TASK GOAL –
Down to the last line, set down the listing below exactly, apart from its pictures.

SUPPLIED DATA –
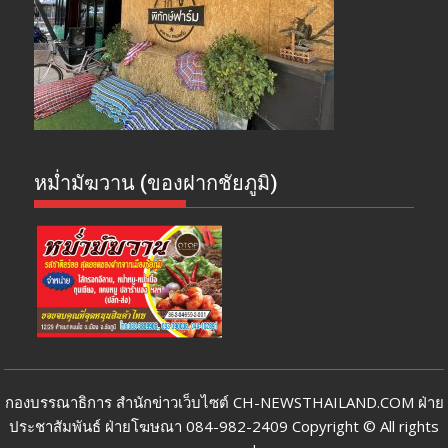
หม่ำมัฆวาน (ของฝากชัยภูมิ)
กองบรรณาธิการ สำนักข่าวเว็บไซต์ CH-NEWSTHAILAND.COM ฝ่าย
ประชาสัมพันธ์ ฝ่ายโฆษณา 084-982-2409 Copyright © All rights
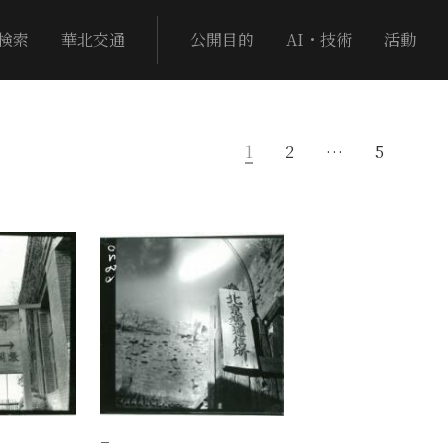
検索
華北交通
公開目的
AI・技術
活動
1
2
…
5
−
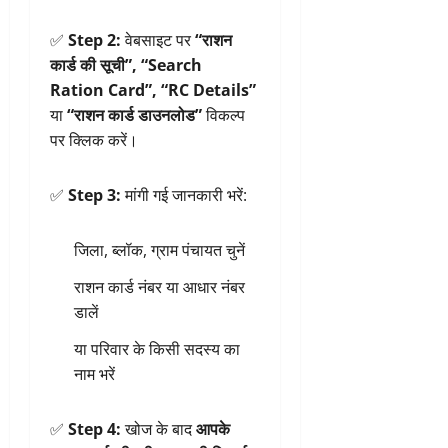
✅
Step 2:
वेबसाइट पर
“राशन
कार्ड की सूची”, “Search
Ration Card”, “RC Details”
या
“राशन कार्ड डाउनलोड”
विकल्प
पर क्लिक करें।
✅
Step 3:
मांगी गई जानकारी भरें:
जिला, ब्लॉक, ग्राम पंचायत चुनें
राशन कार्ड नंबर या आधार नंबर
डालें
या परिवार के किसी सदस्य का
नाम भरें
✅
Step 4:
खोज के बाद
आपके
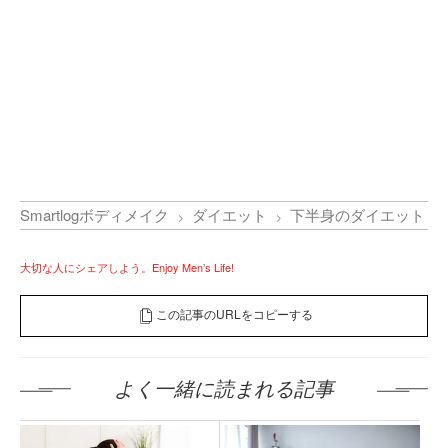
Smartlogボディメイク
ダイエット
下半身のダイエット
大切な人にシェアしよう。Enjoy Men’s Life!
この記事のURLをコピーする
よく一緒に読まれる記事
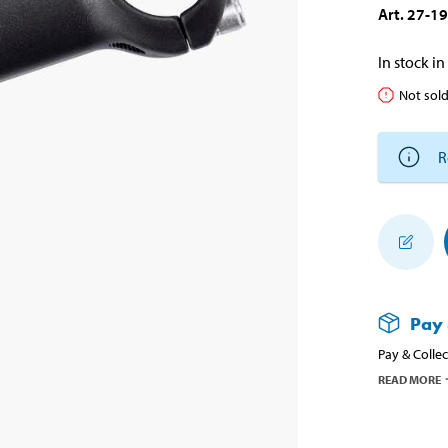
Art
.
27-1
In stock in
Not sold
R
Pay 
Pay & Collec
READ MORE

WRITTEN ANSWER –
หม่ำมัฆวาน (ของฝากชัยภูมิ)
กองบรรณาธิการ สำนักข่าวเว็บไซต์ CH-NEWSTHAILAND.COM ฝ่าย
ประชาสัมพันธ์ ฝ่ายโฆษณา 084-982-2409 Copyright © All rights
検索
華北交通
公開目的
AI・技術
活動
1
2
…
5
−
✅
Step 2:
वेबसाइट पर
“राशन
कार्ड की सूची”, “Search
Ration Card”, “RC Details”
या
“राशन कार्ड डाउनलोड”
विकल्प
पर क्लिक करें।
✅
Step 3:
मांगी गई जानकारी भरें:
जिला, ब्लॉक, ग्राम पंचायत चुनें
राशन कार्ड नंबर या आधार नंबर
डालें
या परिवार के किसी सदस्य का
नाम भरें
✅
Step 4:
खोज के बाद
आपके
Smartlogボディメイク
ダイエット
下半身のダイエット
大切な人にシェアしよう。Enjoy Men’s Life!
この記事のURLをコピーする
よく一緒に読まれる記事
Art
.
27-1
In stock in
Not sold
R
Pay 
Pay & Collec
READ MORE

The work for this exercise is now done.